# Canadian Supreme Court vs United States Supreme Court



## erbse (Nov 8, 2006)

I love the Canadian Supreme Court for its strange uniqueness.

Must be the first and only building where the combination of Art Deco and Canadian Chateau Style is _that_ obvious. *Geil!* kay:


----------



## Benonie (Dec 21, 2005)

erbse said:


> Must be the first and only building where the combination of Art Deco and Canadian Chateau Style is _that_ obvious. *Geil!* kay:


And the Edifice Price Tower in the city of Quebec?... 










An art deco skyscraper from 1928 with a Chateau-style roof on top, which is older than the Supreme Court.


----------



## erbse (Nov 8, 2006)

Benonie: Yeah, it follows the same pattern, but still it's not as strict beyond the roof as the Supreme Court is.
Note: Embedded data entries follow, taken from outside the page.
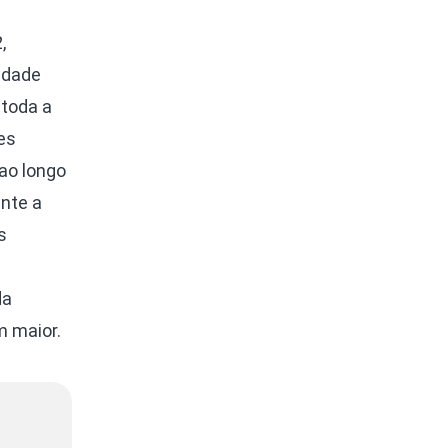
,
idade
 toda a
es
ao longo
ante a
s
da
m maior.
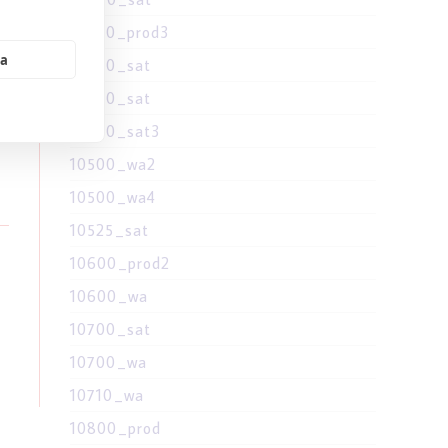
10400_prod3
ia
10400_sat
 и
10500_sat
10500_sat3
10500_wa2
10500_wa4
10525_sat
10600_prod2
10600_wa
10700_sat
10700_wa
10710_wa
10800_prod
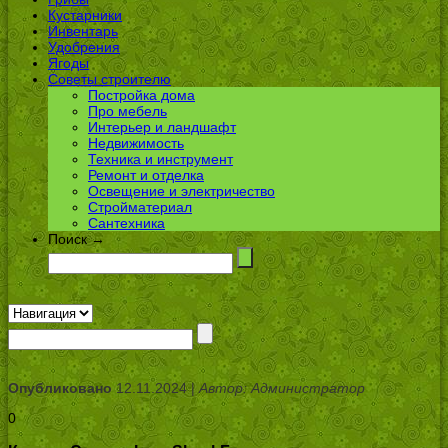
Кустарники
Инвентарь
Удобрения
Ягоды
Советы строителю
Постройка дома
Про мебель
Интерьер и ландшафт
Недвижимость
Техника и инструмент
Ремонт и отделка
Освещение и электричество
Стройматериал
Сантехника
Поиск →
Опубликовано
12.11.2024 |
Автор: Администратор
0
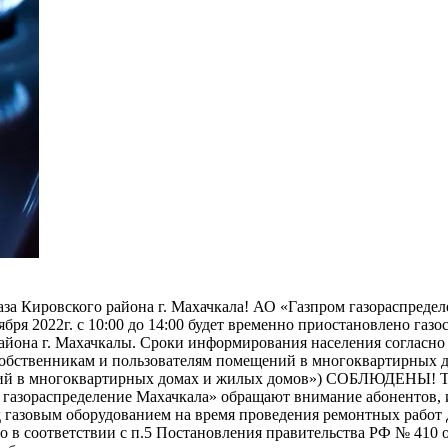
за Кировского района г. Махачкала! АО «Газпром газораспредел
бря 2022г. с 10:00 до 14:00 будет временно приостановлено газос
айона г. Махачкалы. Сроки информирования населения согласно 
 собственникам и пользователям помещений в многоквартирных 
ещений в многоквартирных домах и жилых домов») СОБЛЮД
ом газораспределение Махачкала» обращают внимание абонентов, 
д газовым оборудованием на время проведения ремонтных рабо
о в соответствии с п.5 Постановления правительства РФ № 410 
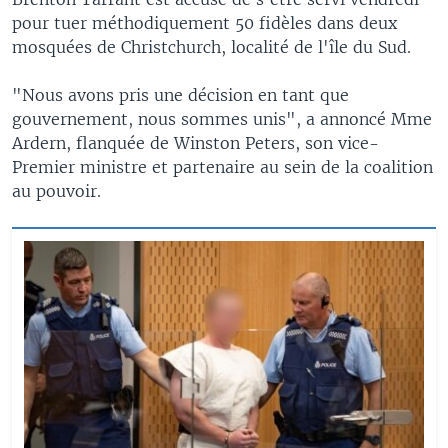
pour tuer méthodiquement 50 fidèles dans deux
mosquées de Christchurch, localité de l'île du Sud.
"Nous avons pris une décision en tant que
gouvernement, nous sommes unis", a annoncé Mme
Ardern, flanquée de Winston Peters, son vice-
Premier ministre et partenaire au sein de la coalition
au pouvoir.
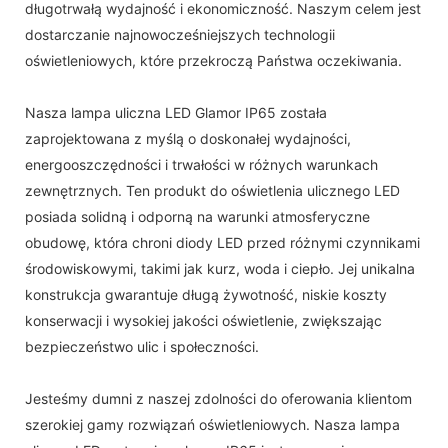
długotrwałą wydajność i ekonomiczność. Naszym celem jest
dostarczanie najnowocześniejszych technologii
oświetleniowych, które przekroczą Państwa oczekiwania.
Nasza lampa uliczna LED Glamor IP65 została
zaprojektowana z myślą o doskonałej wydajności,
energooszczędności i trwałości w różnych warunkach
zewnętrznych. Ten produkt do oświetlenia ulicznego LED
posiada solidną i odporną na warunki atmosferyczne
obudowę, która chroni diody LED przed różnymi czynnikami
środowiskowymi, takimi jak kurz, woda i ciepło. Jej unikalna
konstrukcja gwarantuje długą żywotność, niskie koszty
konserwacji i wysokiej jakości oświetlenie, zwiększając
bezpieczeństwo ulic i społeczności.
Jesteśmy dumni z naszej zdolności do oferowania klientom
szerokiej gamy rozwiązań oświetleniowych. Nasza lampa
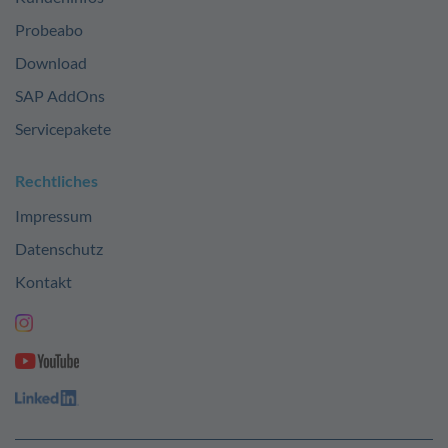
Probeabo
Download
SAP AddOns
Servicepakete
Rechtliches
Impressum
Datenschutz
Kontakt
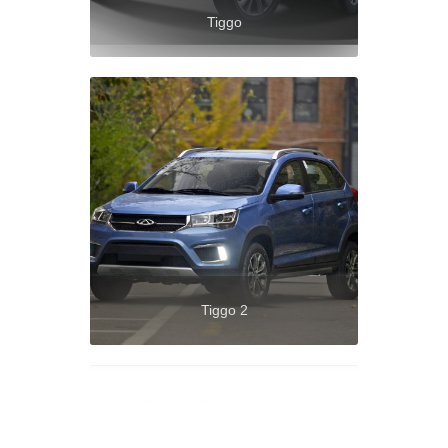
Tiggo
Tiggo 2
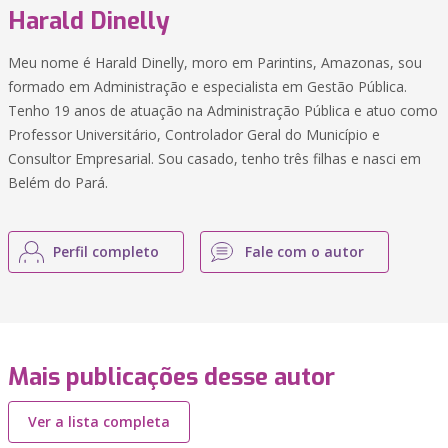
Harald Dinelly
Meu nome é Harald Dinelly, moro em Parintins, Amazonas, sou
formado em Administração e especialista em Gestão Pública.
Tenho 19 anos de atuação na Administração Pública e atuo como
Professor Universitário, Controlador Geral do Município e
Consultor Empresarial. Sou casado, tenho três filhas e nasci em
Belém do Pará.
Perfil completo
Fale com o autor
Mais publicações desse autor
Ver a lista completa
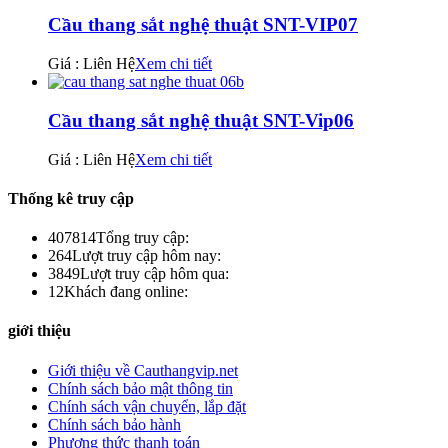
Cầu thang sắt nghệ thuật SNT-VIP07
Giá : Liên Hệ
Xem chi tiết
Cầu thang sắt nghệ thuật SNT-Vip06
Giá : Liên Hệ
Xem chi tiết
Thống kê truy cập
407814
Tổng truy cập:
264
Lượt truy cập hôm nay:
3849
Lượt truy cập hôm qua:
12
Khách đang online:
giới thiệu
Giới thiệu về Cauthangvip.net
Chính sách bảo mật thông tin
Chính sách vận chuyển, lắp đặt
Chính sách bảo hành
Phương thức thanh toán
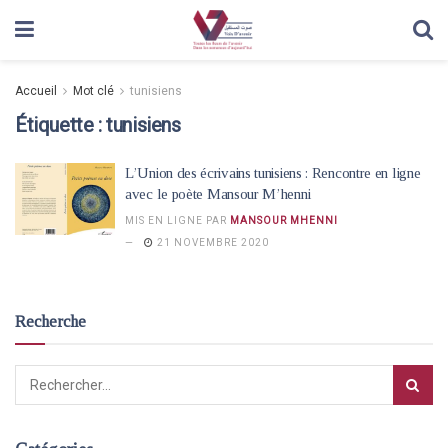
Accueil
Mot clé
tunisiens
Étiquette :
tunisiens
L’Union des écrivains tunisiens : Rencontre en ligne
avec le poète Mansour M’henni
MIS EN LIGNE PAR
MANSOUR MHENNI
21 NOVEMBRE 2020
Recherche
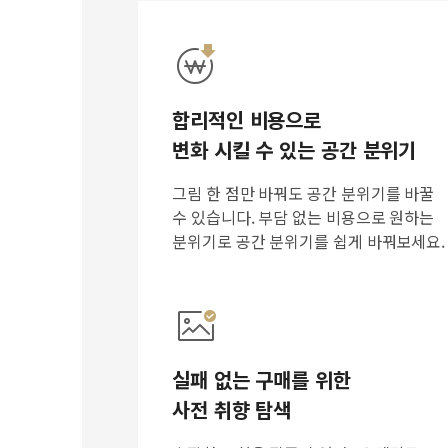
합리적인 비용으로
변화 시킬 수 있는 공간 분위기
그림 한 점만 바꿔도 공간 분위기를 바꿀
수 있습니다. 부담 없는 비용으로 원하는
분위기로 공간 분위기를 쉽게 바꿔보세요.
실패 없는 구매를 위한
사전 취향 탐색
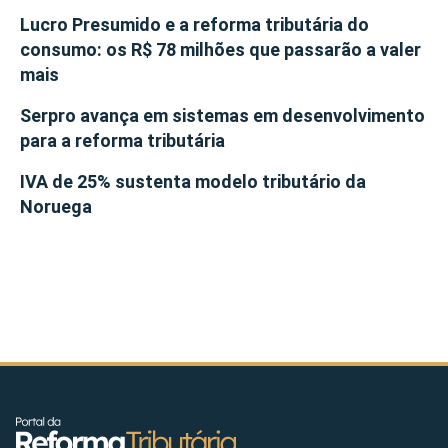
Lucro Presumido e a reforma tributária do
consumo: os R$ 78 milhões que passarão a valer
mais
Serpro avança em sistemas em desenvolvimento
para a reforma tributária
IVA de 25% sustenta modelo tributário da
Noruega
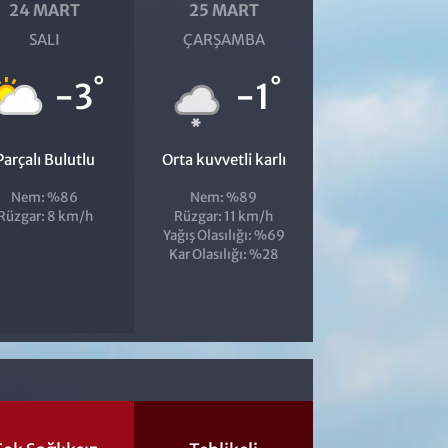
24 MART
25 MART
SALI
ÇARŞAMBA
°
°
-3
-1
Parçalı Bulutlu
Orta kuvvetli karlı
Nem: %86
Nem: %89
Rüzgar: 8 km/h
Rüzgar: 11 km/h
Yağış Olasılığı: %69
Kar Olasılığı: %28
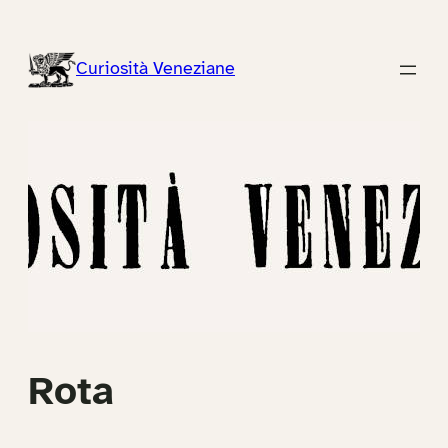
Vai
al
Curiosità Veneziane
contenuto
Rota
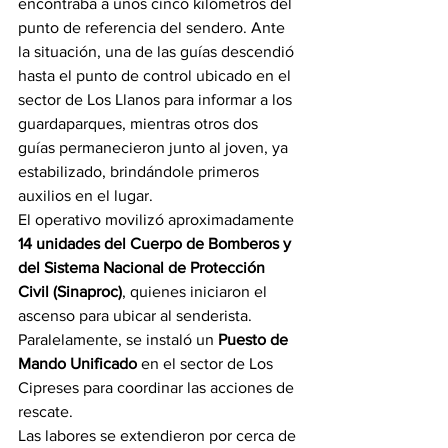
encontraba a unos cinco kilómetros del 
punto de referencia del sendero. Ante 
la situación, una de las guías descendió 
hasta el punto de control ubicado en el 
sector de Los Llanos para informar a los 
guardaparques, mientras otros dos 
guías permanecieron junto al joven, ya 
estabilizado, brindándole primeros 
auxilios en el lugar.
El operativo movilizó aproximadamente 
14 unidades del Cuerpo de Bomberos y 
del Sistema Nacional de Protección 
Civil (Sinaproc)
, quienes iniciaron el 
ascenso para ubicar al senderista. 
Paralelamente, se instaló un 
Puesto de 
Mando Unificado
 en el sector de Los 
Cipreses para coordinar las acciones de 
rescate.
Las labores se extendieron por cerca de 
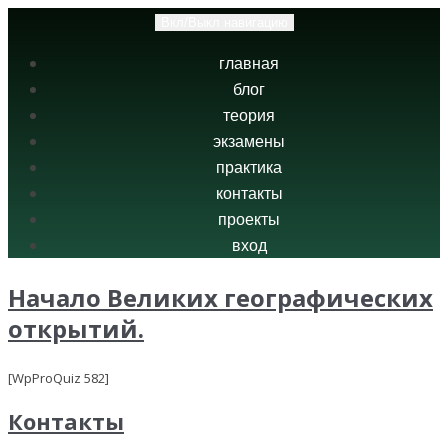
Вкл/Выкл навигацию
главная
блог
теория
экзамены
практика
контакты
проекты
вход
Начало Великих географических
открытий.
[WpProQuiz 582]
Контакты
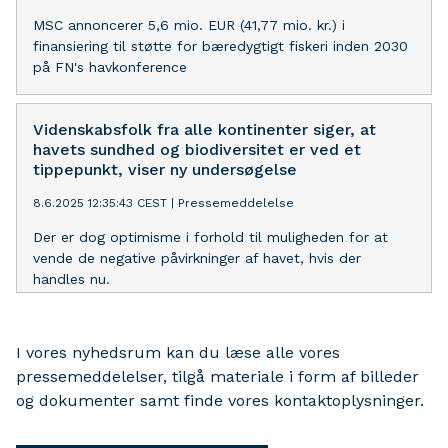
MSC annoncerer 5,6 mio. EUR (41,77 mio. kr.) i
finansiering til støtte for bæredygtigt fiskeri inden 2030
på FN's havkonference
Videnskabsfolk fra alle kontinenter siger, at
havets sundhed og biodiversitet er ved et
tippepunkt, viser ny undersøgelse
8.6.2025 12:35:43 CEST
|
Pressemeddelelse
Der er dog optimisme i forhold til muligheden for at
vende de negative påvirkninger af havet, hvis der
handles nu.
I vores nyhedsrum kan du læse alle vores
pressemeddelelser, tilgå materiale i form af billeder
og dokumenter samt finde vores kontaktoplysninger.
Btw, what's that building to the right in the above photo?


----------



## Benonie (Dec 21, 2005)

erbse said:


> Btw, what's that building to the right in the above photo?


I don't know. Looks like a gouvernement building. Maybe Canadian citizens know more about it?


----------



## Galro (Aug 9, 2010)

It's Quebec city hall.


----------



## master-chivas (Oct 31, 2011)

both are pretty ordinary ... still US is better


----------



## CF221 (Mar 17, 2009)

Wow. The U.S. Supreme Court building is in so many ways so much more stylish, ornate, and beautiful than the Canadian one; not to mention imposing when you are standing right in front of it.


----------



## socrates#1fan (Jul 1, 2008)

Both are nice, but I prefer the US one. It is more intimidating, powerful, and shows the strong Western cultural roots of the country. It says "don't **** with me". Though I don't always agree with what happens behind its walls, I love the building.


----------



## sweet-d (Jul 20, 2010)

USA!


----------



## ThatOneGuy (Jan 13, 2012)

Dammit. I really like both. But I guess I'd have to choose America's building since I love Greek-style pillars.


----------



## anak_mm (Apr 8, 2011)

US
it really shouts "democracy" to it & with all the carved figures looking like the "protectors of justice"


----------



## Taller Better (Aug 27, 2005)

They are surprisingly close in the voting! I have not voted yet....


----------



## KiffKiff (Feb 7, 2012)

I prefer the US Supreme Court too.


----------



## Generacion del 80 (Feb 13, 2013)

US Supreme Court is very awesome. It is much better than the Canadian (excuse my english).


----------